Task to carry out: Line by line, give the data again exactly as it appears.

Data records
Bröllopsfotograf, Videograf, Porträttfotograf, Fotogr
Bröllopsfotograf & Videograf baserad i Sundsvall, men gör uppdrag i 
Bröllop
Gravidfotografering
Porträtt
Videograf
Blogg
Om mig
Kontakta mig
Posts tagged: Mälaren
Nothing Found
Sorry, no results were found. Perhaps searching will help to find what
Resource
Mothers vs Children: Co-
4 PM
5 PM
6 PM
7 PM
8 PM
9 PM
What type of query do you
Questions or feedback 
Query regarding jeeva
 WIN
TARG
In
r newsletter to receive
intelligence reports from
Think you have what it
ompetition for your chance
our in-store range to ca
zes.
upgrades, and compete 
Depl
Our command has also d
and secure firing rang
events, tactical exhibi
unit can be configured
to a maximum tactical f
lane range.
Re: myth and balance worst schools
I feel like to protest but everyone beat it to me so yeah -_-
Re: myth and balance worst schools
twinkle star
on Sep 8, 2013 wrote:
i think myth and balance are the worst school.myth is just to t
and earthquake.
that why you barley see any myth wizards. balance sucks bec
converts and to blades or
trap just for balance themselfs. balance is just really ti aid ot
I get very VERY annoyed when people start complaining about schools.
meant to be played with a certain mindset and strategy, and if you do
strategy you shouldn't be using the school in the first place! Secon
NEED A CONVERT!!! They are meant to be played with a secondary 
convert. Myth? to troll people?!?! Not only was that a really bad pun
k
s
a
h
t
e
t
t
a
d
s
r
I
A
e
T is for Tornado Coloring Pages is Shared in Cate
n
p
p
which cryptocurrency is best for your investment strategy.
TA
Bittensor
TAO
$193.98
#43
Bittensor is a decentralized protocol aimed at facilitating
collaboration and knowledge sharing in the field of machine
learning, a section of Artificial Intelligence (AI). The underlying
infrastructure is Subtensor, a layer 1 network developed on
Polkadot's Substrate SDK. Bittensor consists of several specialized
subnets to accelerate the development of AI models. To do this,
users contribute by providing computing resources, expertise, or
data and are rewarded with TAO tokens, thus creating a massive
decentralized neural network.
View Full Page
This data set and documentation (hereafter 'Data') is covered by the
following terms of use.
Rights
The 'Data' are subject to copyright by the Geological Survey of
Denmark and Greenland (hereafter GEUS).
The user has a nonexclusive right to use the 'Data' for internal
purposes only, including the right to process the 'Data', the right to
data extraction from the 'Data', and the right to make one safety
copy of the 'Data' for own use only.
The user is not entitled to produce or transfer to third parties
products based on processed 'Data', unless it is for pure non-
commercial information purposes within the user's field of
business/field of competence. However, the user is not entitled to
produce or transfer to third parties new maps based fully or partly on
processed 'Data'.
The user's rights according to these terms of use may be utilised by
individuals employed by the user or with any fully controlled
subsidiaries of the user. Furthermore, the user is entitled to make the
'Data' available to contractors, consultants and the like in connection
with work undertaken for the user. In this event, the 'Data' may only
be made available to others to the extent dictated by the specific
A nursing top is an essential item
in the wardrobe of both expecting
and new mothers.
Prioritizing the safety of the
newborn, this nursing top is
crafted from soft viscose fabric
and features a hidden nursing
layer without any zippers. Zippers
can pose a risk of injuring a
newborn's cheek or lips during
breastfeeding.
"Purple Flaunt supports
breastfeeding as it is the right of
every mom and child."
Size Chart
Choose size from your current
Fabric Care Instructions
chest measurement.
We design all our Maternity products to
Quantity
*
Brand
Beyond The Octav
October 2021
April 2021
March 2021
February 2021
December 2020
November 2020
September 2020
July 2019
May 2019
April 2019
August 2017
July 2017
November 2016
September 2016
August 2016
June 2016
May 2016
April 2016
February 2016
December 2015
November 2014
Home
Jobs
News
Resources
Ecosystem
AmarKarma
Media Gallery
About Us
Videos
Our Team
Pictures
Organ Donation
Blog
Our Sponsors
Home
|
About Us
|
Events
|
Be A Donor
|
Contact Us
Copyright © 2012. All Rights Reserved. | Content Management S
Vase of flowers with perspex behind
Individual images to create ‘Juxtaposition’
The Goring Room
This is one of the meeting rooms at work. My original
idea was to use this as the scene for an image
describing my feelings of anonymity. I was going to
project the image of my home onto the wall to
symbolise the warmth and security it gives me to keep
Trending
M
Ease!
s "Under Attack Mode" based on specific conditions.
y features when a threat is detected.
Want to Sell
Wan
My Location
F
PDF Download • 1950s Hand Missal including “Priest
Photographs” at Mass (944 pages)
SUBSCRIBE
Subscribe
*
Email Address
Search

Reply to the exercise:
Bröllopsfotograf, Videograf, Porträttfotograf, Fotogr
Bröllopsfotograf & Videograf baserad i Sundsvall, men gör uppdrag i 
Bröllop
Gravidfotografering
Porträtt
Videograf
Blogg
Om mig
Kontakta mig
Posts tagged: Mälaren
Nothing Found
Sorry, no results were found. Perhaps searching will help to find what
Resource
Mothers vs Children: Co-
4 PM
5 PM
6 PM
7 PM
8 PM
9 PM
What type of query do you
Questions or feedback 
Query regarding jeeva
 WIN
TARG
In
r newsletter to receive
intelligence reports from
Think you have what it
ompetition for your chance
our in-store range to ca
zes.
upgrades, and compete 
Depl
Our command has also d
and secure firing rang
events, tactical exhibi
unit can be configured
to a maximum tactical f
lane range.
Re: myth and balance worst schools
I feel like to protest but everyone beat it to me so yeah -_-
Re: myth and balance worst schools
twinkle star
on Sep 8, 2013 wrote:
i think myth and balance are the worst school.myth is just to t
and earthquake.
that why you barley see any myth wizards. balance sucks bec
converts and to blades or
trap just for balance themselfs. balance is just really ti aid ot
I get very VERY annoyed when people start complaining about schools.
meant to be played with a certain mindset and strategy, and if you do
strategy you shouldn't be using the school in the first place! Secon
NEED A CONVERT!!! They are meant to be played with a secondary 
convert. Myth? to troll people?!?! Not only was that a really bad pun
k
s
a
h
t
e
t
t
a
d
s
r
I
A
e
T is for Tornado Coloring Pages is Shared in Cate
n
p
p
which cryptocurrency is best for your investment strategy.
TA
Bittensor
TAO
$193.98
#43
Bittensor is a decentralized protocol aimed at facilitating
collaboration and knowledge sharing in the field of machine
learning, a section of Artificial Intelligence (AI). The underlying
infrastructure is Subtensor, a layer 1 network developed on
Polkadot's Substrate SDK. Bittensor consists of several specialized
subnets to accelerate the development of AI models. To do this,
users contribute by providing computing resources, expertise, or
data and are rewarded with TAO tokens, thus creating a massive
decentralized neural network.
View Full Page
This data set and documentation (hereafter 'Data') is covered by the
following terms of use.
Rights
The 'Data' are subject to copyright by the Geological Survey of
Denmark and Greenland (hereafter GEUS).
The user has a nonexclusive right to use the 'Data' for internal
purposes only, including the right to process the 'Data', the right to
data extraction from the 'Data', and the right to make one safety
copy of the 'Data' for own use only.
The user is not entitled to produce or transfer to third parties
products based on processed 'Data', unless it is for pure non-
commercial information purposes within the user's field of
business/field of competence. However, the user is not entitled to
produce or transfer to third parties new maps based fully or partly on
processed 'Data'.
The user's rights according to these terms of use may be utilised by
individuals employed by the user or with any fully controlled
subsidiaries of the user. Furthermore, the user is entitled to make the
'Data' available to contractors, consultants and the like in connection
with work undertaken for the user. In this event, the 'Data' may only
be made available to others to the extent dictated by the specific
A nursing top is an essential item
in the wardrobe of both expecting
and new mothers.
Prioritizing the safety of the
newborn, this nursing top is
crafted from soft viscose fabric
and features a hidden nursing
layer without any zippers. Zippers
can pose a risk of injuring a
newborn's cheek or lips during
breastfeeding.
"Purple Flaunt supports
breastfeeding as it is the right of
every mom and child."
Size Chart
Choose size from your current
Fabric Care Instructions
chest measurement.
We design all our Maternity products to
Quantity
*
Brand
Beyond The Octav
October 2021
April 2021
March 2021
February 2021
December 2020
November 2020
September 2020
July 2019
May 2019
April 2019
August 2017
July 2017
November 2016
September 2016
August 2016
June 2016
May 2016
April 2016
February 2016
December 2015
November 2014
Home
Jobs
News
Resources
Ecosystem
AmarKarma
Media Gallery
About Us
Videos
Our Team
Pictures
Organ Donation
Blog
Our Sponsors
Home
|
About Us
|
Events
|
Be A Donor
|
Contact Us
Copyright © 2012. All Rights Reserved. | Content Management S
Vase of flowers with perspex behind
Individual images to create ‘Juxtaposition’
The Goring Room
This is one of the meeting rooms at work. My original
idea was to use this as the scene for an image
describing my feelings of anonymity. I was going to
project the image of my home onto the wall to
symbolise the warmth and security it gives me to keep
Trending
M
Ease!
s "Under Attack Mode" based on specific conditions.
y features when a threat is detected.
Want to Sell
Wan
My Location
F
PDF Download • 1950s Hand Missal including “Priest
Photographs” at Mass (944 pages)
SUBSCRIBE
Subscribe
*
Email Address
Search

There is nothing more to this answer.